Teladoc has filed an antitrust lawsuit against the Texas Medical Board, charging that the board is "illegally limiting competition" in enacting new guidelines that mandate an in-person visit before certain telehealth encounters.
The suit, filed April 29 in U.S. District Court in Austin, continues a four-year battle between the Dallas-based telehealth provider and state medical officials who feel a patient and doctor should first meet face-to-face before the doctor can prescribe medications. The board recently revised its rules to mandate such a visit, with the revision scheduled to take effect June 1.
[See also: Texas board curbs telemedicine, prompts lawsuit]
Teladoc, which launched in 2002 and bills itself as the nation's first and largest telehealth company, conducts roughly 70 percent of its business via telephone. It reportedly serves more than 2.4 million Texans.
“It is clear that the medical board acted only when Teladoc consultations became sufficiently numerous to be perceived as a competitive threat to brick-and-mortar physician practices,” Jason Gorevic, Teladoc’s chief executive officer, said in a press release announcing the lawsuit. “We can’t sit back and let a bad rule by the Texas Medical Board rob from millions of consumers and physicians the tremendous benefits of telehealth. California, Colorado, North Carolina, Kentucky, Virginia and dozens of other states have found solutions that embrace telehealth, and all of its benefits, while ensuring patient safety.”
"The medical board asserts that the new rule is to address concerns about patient safety,” he added. “But not one shred of data was presented during the medical board’s comment period to support the position that telehealth poses a patient safety risk.”
[See also: Is a phone call good enough for telehealth?]
The lawsuit claims that the board’s rule violates the Sherman Antitrust Act, "which has protected free-market business innovations from cartels and monopolies for more than 100 years." Teladoc officials say the rule could have "severe financial consequences for telehealth companies as well as patients," and argue that Texas physicians have treated patients for decades by phone and other means.
In an interview with mHealth News earlier this year, Gorevic noted that Teladoc's telephone-based consults aren't conducted in a vacuum. Physicians access medical records and other resources before or during the conversation, he said, so that they're looking at a complete medical history of their patient.

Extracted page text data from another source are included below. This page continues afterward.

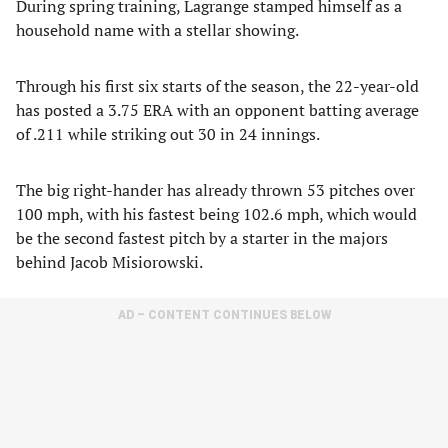
During spring training, Lagrange stamped himself as a
household name with a stellar showing.
Through his first six starts of the season, the 22-year-old
has posted a 3.75 ERA with an opponent batting average
of .211 while striking out 30 in 24 innings.
The big right-hander has already thrown 53 pitches over
100 mph, with his fastest being 102.6 mph, which would
be the second fastest pitch by a starter in the majors
behind Jacob Misiorowski.
AD – CONTENT CONTINUES BELOW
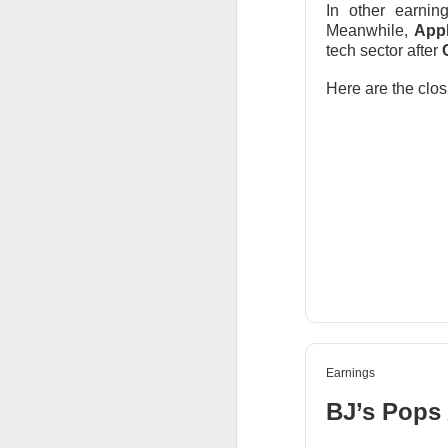
In other earni
thought everyone 
Meanwhile,
Appl
tech sector after
$MARA (
The RIP:
fell 27% to
$174.
Here are the clos
profit expected
.
Bitcoin-miner hold
and BTC holdings 
capacity expands
produce revenue; m
Earnings
BJ’s Pops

Following its contentious ruling earlier this month, the Texas Medical Board didn't just sit silent. It unveiled a news release – a rarity for the organization – announcing "TMB Adopts Rules Expanding Telemedicine Opportunities."
"Essentially the only scenario prohibited in Texas is one in which a physician treats an unknown patient using telemedicine, without any objective diagnostic data, and no ability to follow up with the patient," the releases stated.

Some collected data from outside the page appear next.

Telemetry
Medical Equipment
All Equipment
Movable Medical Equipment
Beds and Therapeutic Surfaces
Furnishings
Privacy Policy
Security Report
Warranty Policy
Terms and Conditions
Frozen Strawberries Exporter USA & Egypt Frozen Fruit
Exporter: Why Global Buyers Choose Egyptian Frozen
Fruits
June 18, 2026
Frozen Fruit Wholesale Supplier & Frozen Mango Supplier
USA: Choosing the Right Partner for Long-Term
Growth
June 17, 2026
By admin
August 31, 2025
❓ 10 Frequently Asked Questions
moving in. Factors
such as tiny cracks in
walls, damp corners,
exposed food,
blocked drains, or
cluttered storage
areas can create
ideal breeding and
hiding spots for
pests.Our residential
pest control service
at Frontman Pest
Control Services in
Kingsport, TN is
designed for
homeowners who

The release outlined three types of telemedicine authorized by the board:
- Patients can interact with physicians via telemedicine beyond the traditional office visit;
- Once a diagnosis is made via a face-to-face visit (either in person or via telemedicine), the physician can treat that patient for up to a year in the patient's home for that pre-existing condition via telemedicine;
- Mental health services can be provided via telemedicine, either at the patient's home or in a group or institutional setting.
In addition, the board emphasized that its ruling doesn't limit the patient to an in-person initial visit – that first visit could be done via face-to-face telemedicine. The board also argued that its ruling doesn't hinder traditional on-call coverage and it doesn't "severely restrict the types of telemedicine scenarios authorized in Texas."
"The rules expand the scenarios already allowed to include greater access to treatment from a patient’s home and greater access to treatment for behavioral and mental health," the release concluded.
Teladoc isn't the only organization at odds with the Texas Medical Board's ruling. The Texas Medical Association, a private, non-profit association of Texas physicians and medical students that was founded in 1853, offered up a four-page letter to the board that indicated the ruling would disrupt cross-coverage services. Another group, Help Access Telemedicine for Texans (HATT), was harsher in its criticism.
"Despite the fact that Texas’ two largest telemedicine providers serve nearly 3 million Texas lives (and those providers have served Texans without a single malpractice claim for close to a decade), TMB chose to eliminate the benefits of those telemedicine services, despite warnings that their rule would limit access to healthcare, and eliminate a valuable cost containment tool upon which millions of Texans and their employers rely to keep healthcare costs in check," HATT Director Josh Meeks argued.